This recipe from Jamie Oliver is a great way to use a glut of young courgettes, and makes a really tasty meal.
Ingredients (serves 2)
5 slices of bacon
2 small courgettes per person
1 tsp Thyme
Ground black pepper
1 egg yolk per person
150g penne pasta
Handful grated parmesan cheese
25ml cream/yoghurt/crème fraiche per person
- Quarter the courgettes and remove the pith from the middle. Then slice the courgettes into strips about the size of the penne pasta.
- Cut the bacon into chunks and fry in olive oil until the bacon begins to turn crispy brown at the edges.
- Add the courgettes and the pinch of ground black pepper and some of the prepared thyme and basil.
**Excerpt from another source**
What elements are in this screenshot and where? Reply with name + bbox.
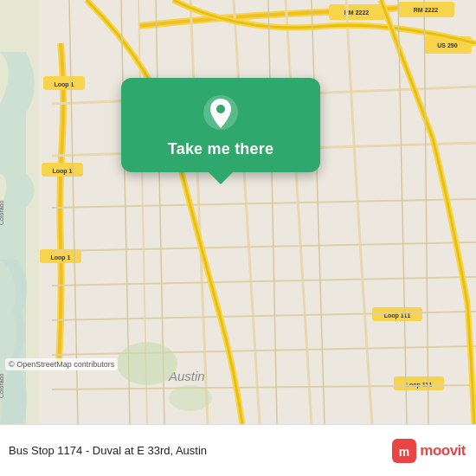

Cook gently.
- In the meantime add the penne to salted water and cook until al-dente
- To make the carbonara sauce mix the eggs with the grated cheese and cream/yoghurt/crème fraciche
- When the pasta has cooked add it to the courgettes in the pan. Don’t drain the pasta but use a colander ladle.
- Remove the courgettes/pasta from the heat and allow to cool for a moment or two. Then stir in the Carbonara sauce and mix. If you stir in the Carbonara whilst still on the heat the egg will turn to scrambled eggs.
- Add a sprinkling of thyme and a dash of olive oil and mix.